What this task involves
Copy all the records word for word, apart from any pictures.
** Input data follows **
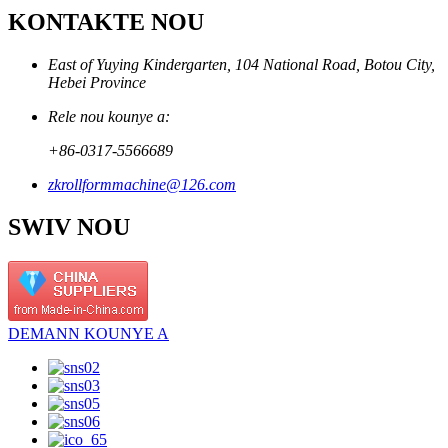
KONTAKTE NOU
East of Yuying Kindergarten, 104 National Road, Botou City,
Hebei Province
Rele nou kounye a:
+86-0317-5566689
zkrollformmachine@126.com
SWIV NOU
DEMANN KOUNYE A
** End of Input data **
Result for this exercise
KONTAKTE NOU
East of Yuying Kindergarten, 104 National Road, Botou City,
Hebei Province
Rele nou kounye a:
+86-0317-5566689
zkrollformmachine@126.com
SWIV NOU
DEMANN KOUNYE A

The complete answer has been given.